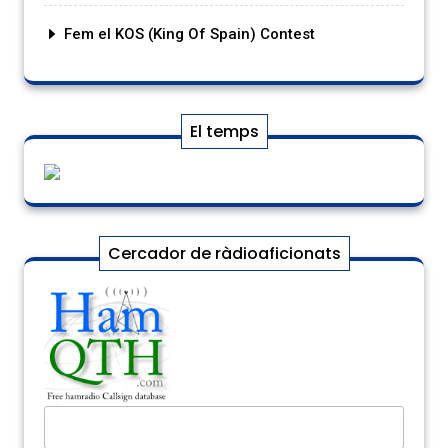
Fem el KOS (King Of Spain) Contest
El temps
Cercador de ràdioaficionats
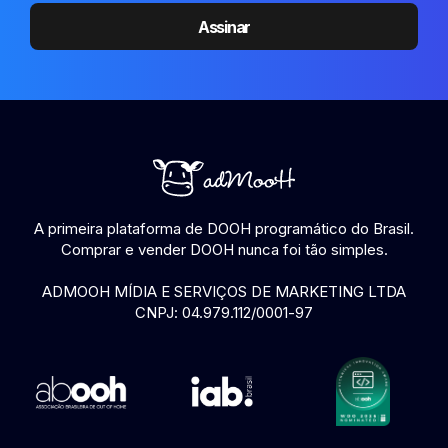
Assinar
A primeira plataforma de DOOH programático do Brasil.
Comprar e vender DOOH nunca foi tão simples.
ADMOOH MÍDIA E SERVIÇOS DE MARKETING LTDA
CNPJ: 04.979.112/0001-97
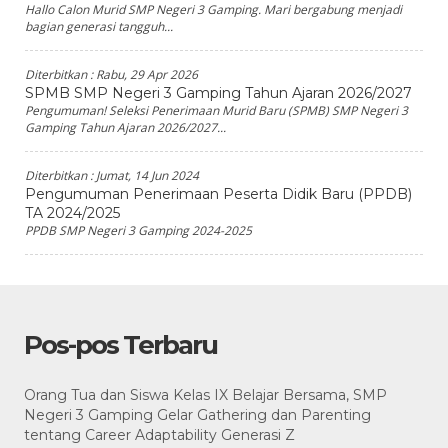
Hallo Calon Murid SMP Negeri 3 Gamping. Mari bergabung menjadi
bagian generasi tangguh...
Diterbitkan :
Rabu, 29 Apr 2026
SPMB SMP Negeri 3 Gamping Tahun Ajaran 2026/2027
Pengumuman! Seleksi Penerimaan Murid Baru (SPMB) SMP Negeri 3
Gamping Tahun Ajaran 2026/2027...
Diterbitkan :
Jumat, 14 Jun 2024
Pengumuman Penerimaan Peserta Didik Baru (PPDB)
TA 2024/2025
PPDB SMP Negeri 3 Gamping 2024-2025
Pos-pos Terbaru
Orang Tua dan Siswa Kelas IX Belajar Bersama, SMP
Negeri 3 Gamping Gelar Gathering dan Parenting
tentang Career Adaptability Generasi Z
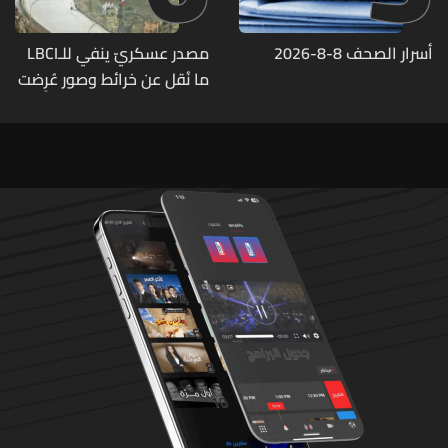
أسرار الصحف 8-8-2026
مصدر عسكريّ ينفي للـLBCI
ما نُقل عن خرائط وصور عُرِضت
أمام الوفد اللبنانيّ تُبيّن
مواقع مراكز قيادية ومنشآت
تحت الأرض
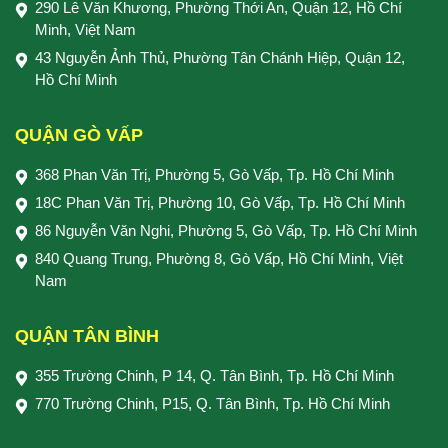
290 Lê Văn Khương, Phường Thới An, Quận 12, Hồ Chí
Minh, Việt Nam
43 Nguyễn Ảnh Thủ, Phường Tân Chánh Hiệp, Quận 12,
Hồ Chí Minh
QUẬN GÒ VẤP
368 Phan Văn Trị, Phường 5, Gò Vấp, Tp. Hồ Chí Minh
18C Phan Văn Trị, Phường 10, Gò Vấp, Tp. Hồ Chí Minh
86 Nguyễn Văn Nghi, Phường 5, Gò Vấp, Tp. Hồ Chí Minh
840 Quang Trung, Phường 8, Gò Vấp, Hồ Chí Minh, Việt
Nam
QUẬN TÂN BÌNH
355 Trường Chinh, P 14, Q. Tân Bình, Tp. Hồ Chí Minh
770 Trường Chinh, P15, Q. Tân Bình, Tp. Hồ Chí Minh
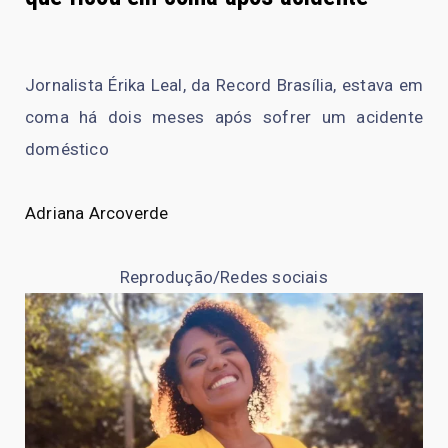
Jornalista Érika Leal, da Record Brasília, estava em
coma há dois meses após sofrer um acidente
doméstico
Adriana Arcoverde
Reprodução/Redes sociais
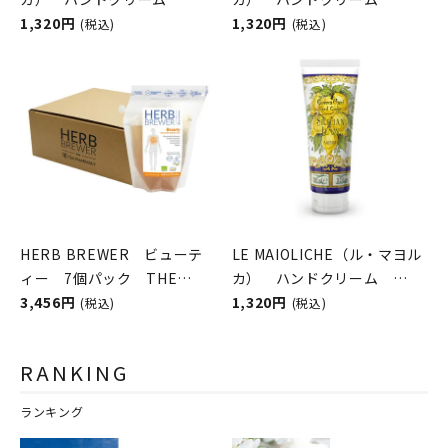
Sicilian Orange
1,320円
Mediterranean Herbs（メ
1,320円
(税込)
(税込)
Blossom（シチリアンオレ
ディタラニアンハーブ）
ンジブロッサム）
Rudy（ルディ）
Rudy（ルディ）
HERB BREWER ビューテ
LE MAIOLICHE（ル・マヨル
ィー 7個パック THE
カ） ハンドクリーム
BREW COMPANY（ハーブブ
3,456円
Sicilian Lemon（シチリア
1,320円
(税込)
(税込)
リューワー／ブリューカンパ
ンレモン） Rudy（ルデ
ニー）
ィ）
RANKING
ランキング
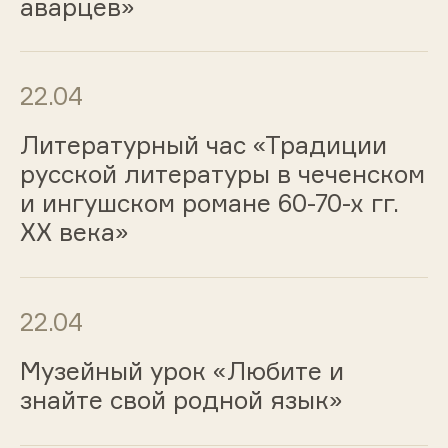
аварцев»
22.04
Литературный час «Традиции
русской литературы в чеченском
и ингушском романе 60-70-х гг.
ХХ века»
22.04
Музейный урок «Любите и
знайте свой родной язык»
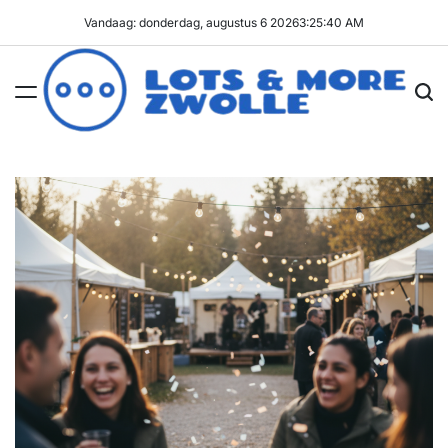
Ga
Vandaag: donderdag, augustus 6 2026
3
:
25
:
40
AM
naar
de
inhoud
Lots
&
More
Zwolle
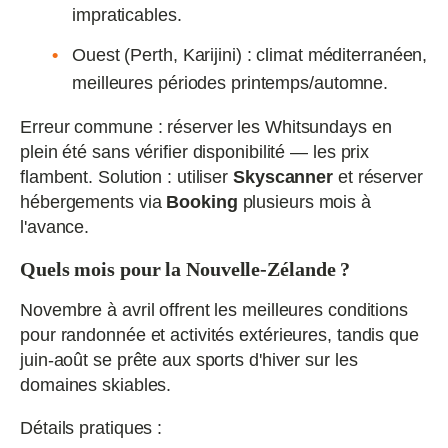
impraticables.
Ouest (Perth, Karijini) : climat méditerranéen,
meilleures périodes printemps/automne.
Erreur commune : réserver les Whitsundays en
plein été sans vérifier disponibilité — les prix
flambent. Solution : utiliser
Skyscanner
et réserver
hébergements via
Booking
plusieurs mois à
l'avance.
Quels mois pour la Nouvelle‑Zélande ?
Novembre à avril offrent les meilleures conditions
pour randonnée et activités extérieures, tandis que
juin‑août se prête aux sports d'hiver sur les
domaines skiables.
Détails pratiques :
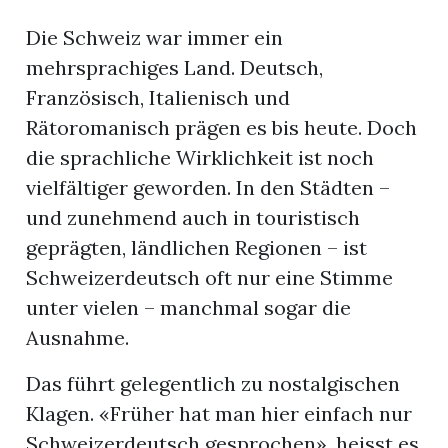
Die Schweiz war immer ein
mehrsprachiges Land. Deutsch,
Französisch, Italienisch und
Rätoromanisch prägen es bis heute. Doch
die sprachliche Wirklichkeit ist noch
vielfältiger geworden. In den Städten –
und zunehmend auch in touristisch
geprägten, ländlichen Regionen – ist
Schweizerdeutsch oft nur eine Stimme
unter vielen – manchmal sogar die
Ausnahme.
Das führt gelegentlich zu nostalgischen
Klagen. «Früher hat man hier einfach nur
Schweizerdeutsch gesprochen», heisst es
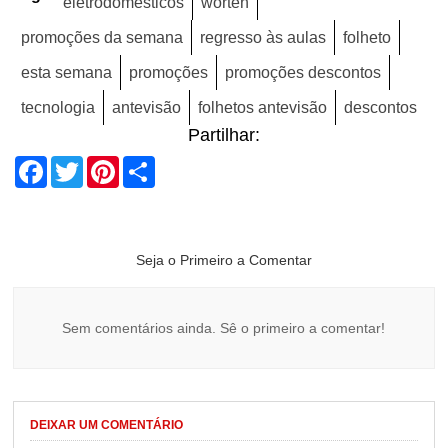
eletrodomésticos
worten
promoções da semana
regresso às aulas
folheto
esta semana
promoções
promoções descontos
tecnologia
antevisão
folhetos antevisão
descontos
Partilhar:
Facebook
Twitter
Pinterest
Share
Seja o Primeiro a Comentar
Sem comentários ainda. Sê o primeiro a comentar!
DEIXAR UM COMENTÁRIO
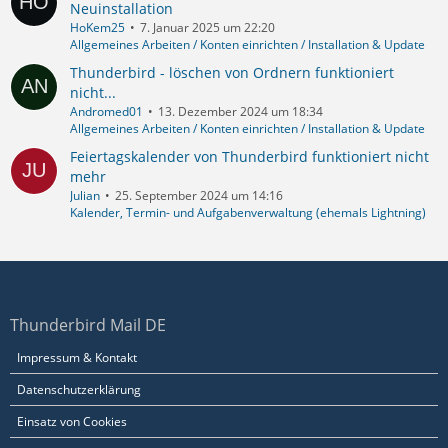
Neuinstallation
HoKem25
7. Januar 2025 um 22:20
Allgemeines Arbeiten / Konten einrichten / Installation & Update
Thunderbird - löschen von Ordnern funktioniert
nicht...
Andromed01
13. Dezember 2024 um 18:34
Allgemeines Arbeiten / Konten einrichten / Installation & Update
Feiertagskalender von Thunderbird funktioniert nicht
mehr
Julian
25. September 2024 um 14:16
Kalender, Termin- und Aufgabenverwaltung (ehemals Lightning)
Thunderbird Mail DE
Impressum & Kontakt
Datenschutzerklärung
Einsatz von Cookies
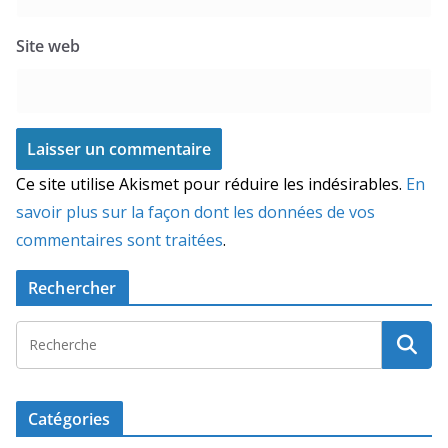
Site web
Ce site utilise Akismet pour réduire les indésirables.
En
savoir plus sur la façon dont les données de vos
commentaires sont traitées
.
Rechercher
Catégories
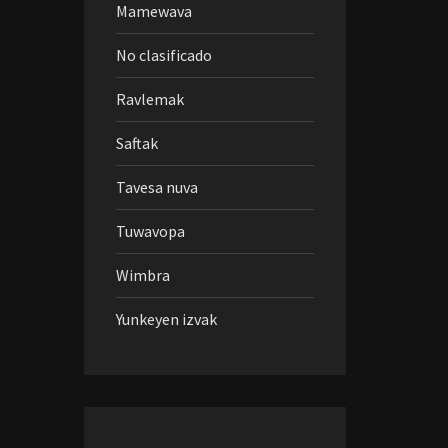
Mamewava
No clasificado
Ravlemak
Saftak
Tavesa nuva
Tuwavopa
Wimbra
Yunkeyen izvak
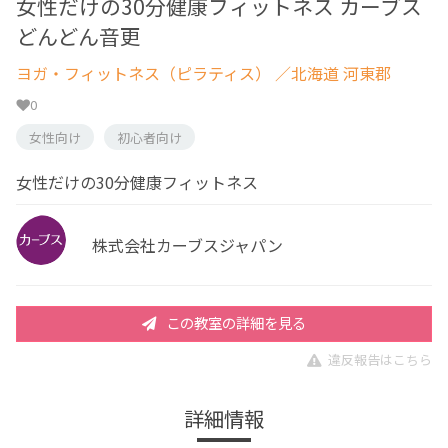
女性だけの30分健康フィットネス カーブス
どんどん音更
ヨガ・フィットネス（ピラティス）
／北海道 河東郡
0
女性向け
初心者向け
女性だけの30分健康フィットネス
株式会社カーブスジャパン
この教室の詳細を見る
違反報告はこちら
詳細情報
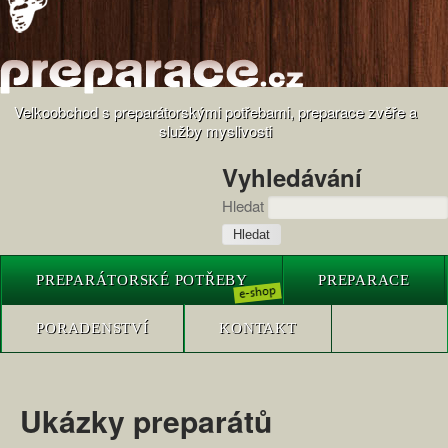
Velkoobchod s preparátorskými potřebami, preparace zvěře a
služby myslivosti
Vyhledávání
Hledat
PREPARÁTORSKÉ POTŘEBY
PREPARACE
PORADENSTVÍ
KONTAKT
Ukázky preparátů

■ **Assigned task**
The answer must be the lines above, word for word, from the first one through the line with "Orang Tua dan", pictures excluded.

■ **Task response**
Fem el KOS (King Of Spain) Contest
El temps
Cercador de ràdioaficionats
Assinar
A primeira plataforma de DOOH programático do Brasil.
Comprar e vender DOOH nunca foi tão simples.
ADMOOH MÍDIA E SERVIÇOS DE MARKETING LTDA
CNPJ: 04.979.112/0001-97
Hallo Calon Murid SMP Negeri 3 Gamping. Mari bergabung menjadi
bagian generasi tangguh...
Diterbitkan :
Rabu, 29 Apr 2026
SPMB SMP Negeri 3 Gamping Tahun Ajaran 2026/2027
Pengumuman! Seleksi Penerimaan Murid Baru (SPMB) SMP Negeri 3
Gamping Tahun Ajaran 2026/2027...
Diterbitkan :
Jumat, 14 Jun 2024
Pengumuman Penerimaan Peserta Didik Baru (PPDB)
TA 2024/2025
PPDB SMP Negeri 3 Gamping 2024-2025
Pos-pos Terbaru
Orang Tua dan Siswa Kelas IX Belajar Bersama, SMP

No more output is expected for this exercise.